Your answer should be only the lines below from the one with "Facebook (27, 627)" to the one with "August 2022 (1 Eintrag) (68, 1150)", repeated exactly, ends included.

#### Data records
↓↓↓

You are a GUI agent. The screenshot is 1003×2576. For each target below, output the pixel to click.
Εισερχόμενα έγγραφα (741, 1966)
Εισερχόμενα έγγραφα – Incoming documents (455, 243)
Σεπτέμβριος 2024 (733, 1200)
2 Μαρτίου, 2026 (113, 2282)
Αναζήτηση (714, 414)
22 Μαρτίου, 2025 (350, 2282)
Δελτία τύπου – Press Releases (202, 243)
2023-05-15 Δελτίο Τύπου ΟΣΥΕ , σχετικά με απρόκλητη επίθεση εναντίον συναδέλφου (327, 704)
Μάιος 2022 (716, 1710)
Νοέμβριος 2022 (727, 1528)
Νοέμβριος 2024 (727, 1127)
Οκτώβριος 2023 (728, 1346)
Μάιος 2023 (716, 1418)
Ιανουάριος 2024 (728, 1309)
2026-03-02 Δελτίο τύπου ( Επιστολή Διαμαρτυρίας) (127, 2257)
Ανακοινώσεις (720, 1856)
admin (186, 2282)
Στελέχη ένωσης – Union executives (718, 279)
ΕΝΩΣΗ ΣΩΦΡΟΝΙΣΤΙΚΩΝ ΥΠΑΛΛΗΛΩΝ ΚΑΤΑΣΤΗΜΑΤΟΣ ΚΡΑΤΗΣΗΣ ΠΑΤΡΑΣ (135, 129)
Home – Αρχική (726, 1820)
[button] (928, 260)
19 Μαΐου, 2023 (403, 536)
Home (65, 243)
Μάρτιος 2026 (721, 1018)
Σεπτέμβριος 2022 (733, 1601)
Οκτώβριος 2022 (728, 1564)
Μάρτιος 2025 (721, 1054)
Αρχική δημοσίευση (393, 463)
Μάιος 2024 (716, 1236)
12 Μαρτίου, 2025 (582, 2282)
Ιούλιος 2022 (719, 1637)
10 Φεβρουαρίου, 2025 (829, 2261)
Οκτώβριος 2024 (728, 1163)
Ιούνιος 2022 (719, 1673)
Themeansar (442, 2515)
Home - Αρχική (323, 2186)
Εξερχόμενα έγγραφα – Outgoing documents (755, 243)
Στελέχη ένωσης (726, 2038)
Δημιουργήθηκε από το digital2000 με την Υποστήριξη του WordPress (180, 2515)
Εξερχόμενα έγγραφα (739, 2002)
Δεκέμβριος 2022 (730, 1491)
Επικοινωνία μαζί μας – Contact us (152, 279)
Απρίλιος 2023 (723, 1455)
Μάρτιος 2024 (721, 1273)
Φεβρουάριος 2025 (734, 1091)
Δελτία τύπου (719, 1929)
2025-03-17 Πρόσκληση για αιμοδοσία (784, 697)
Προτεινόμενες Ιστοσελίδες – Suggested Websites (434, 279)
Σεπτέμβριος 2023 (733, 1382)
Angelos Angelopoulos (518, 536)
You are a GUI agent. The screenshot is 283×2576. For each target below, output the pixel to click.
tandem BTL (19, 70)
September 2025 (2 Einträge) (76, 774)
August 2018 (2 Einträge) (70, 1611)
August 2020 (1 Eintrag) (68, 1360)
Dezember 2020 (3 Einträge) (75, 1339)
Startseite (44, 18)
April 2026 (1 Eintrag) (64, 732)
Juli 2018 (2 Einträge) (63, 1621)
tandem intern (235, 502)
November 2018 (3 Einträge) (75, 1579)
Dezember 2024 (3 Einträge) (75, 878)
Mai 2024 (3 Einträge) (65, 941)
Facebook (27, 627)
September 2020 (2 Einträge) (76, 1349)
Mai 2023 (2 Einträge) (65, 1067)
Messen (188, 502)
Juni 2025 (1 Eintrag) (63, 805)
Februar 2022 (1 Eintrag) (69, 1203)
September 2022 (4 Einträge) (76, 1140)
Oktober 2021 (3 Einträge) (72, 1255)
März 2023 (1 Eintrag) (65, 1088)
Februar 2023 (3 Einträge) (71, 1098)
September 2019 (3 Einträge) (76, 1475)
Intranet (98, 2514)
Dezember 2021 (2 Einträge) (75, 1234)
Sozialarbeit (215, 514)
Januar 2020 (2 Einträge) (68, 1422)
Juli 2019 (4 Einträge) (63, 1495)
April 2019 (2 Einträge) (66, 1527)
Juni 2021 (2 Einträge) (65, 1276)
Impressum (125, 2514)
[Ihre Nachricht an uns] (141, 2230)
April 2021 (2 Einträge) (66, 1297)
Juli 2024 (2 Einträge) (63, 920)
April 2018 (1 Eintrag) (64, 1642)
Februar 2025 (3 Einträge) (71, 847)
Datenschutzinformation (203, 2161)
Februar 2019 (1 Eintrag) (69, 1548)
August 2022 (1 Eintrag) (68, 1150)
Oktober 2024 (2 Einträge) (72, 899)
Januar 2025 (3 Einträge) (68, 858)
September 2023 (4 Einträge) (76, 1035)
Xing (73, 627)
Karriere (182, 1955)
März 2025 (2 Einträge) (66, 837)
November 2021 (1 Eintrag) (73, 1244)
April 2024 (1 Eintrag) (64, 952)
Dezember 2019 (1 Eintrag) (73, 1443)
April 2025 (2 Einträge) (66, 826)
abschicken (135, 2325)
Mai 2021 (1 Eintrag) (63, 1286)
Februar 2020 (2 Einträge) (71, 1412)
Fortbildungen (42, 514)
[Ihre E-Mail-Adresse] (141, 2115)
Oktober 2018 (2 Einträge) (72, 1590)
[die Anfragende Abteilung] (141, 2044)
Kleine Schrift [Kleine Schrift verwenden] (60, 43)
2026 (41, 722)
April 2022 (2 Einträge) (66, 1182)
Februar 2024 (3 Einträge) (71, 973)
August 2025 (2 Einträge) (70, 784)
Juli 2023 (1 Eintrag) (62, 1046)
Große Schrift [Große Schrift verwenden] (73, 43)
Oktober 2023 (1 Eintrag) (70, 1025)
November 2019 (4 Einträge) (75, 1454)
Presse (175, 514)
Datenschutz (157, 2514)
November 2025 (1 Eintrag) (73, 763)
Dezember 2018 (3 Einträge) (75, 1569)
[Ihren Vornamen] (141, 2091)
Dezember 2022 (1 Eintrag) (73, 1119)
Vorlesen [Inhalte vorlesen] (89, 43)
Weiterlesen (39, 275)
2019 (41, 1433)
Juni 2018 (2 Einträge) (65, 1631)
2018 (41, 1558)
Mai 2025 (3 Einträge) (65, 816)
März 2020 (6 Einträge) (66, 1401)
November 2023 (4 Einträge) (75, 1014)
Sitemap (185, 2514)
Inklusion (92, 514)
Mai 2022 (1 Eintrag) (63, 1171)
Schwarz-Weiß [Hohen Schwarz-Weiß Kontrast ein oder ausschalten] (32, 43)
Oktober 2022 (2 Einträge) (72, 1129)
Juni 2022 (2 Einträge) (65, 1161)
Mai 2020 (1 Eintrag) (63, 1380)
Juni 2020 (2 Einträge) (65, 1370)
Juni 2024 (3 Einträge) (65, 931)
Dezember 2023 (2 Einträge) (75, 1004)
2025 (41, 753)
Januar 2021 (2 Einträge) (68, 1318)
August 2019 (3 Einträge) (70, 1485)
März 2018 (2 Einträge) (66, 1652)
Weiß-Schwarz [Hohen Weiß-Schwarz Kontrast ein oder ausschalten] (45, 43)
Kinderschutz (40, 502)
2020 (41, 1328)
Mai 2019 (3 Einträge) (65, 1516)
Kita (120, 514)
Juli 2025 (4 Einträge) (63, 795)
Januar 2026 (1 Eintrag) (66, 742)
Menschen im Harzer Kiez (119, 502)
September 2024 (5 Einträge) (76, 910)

↑↑↑

#### Solution below
Facebook (27, 627)
September 2020 (2 Einträge) (76, 1349)
Mai 2023 (2 Einträge) (65, 1067)
Messen (188, 502)
Juni 2025 (1 Eintrag) (63, 805)
Februar 2022 (1 Eintrag) (69, 1203)
September 2022 (4 Einträge) (76, 1140)
Oktober 2021 (3 Einträge) (72, 1255)
März 2023 (1 Eintrag) (65, 1088)
Februar 2023 (3 Einträge) (71, 1098)
September 2019 (3 Einträge) (76, 1475)
Intranet (98, 2514)
Dezember 2021 (2 Einträge) (75, 1234)
Sozialarbeit (215, 514)
Januar 2020 (2 Einträge) (68, 1422)
Juli 2019 (4 Einträge) (63, 1495)
April 2019 (2 Einträge) (66, 1527)
Juni 2021 (2 Einträge) (65, 1276)
Impressum (125, 2514)
[Ihre Nachricht an uns] (141, 2230)
April 2021 (2 Einträge) (66, 1297)
Juli 2024 (2 Einträge) (63, 920)
April 2018 (1 Eintrag) (64, 1642)
Februar 2025 (3 Einträge) (71, 847)
Datenschutzinformation (203, 2161)
Februar 2019 (1 Eintrag) (69, 1548)
August 2022 (1 Eintrag) (68, 1150)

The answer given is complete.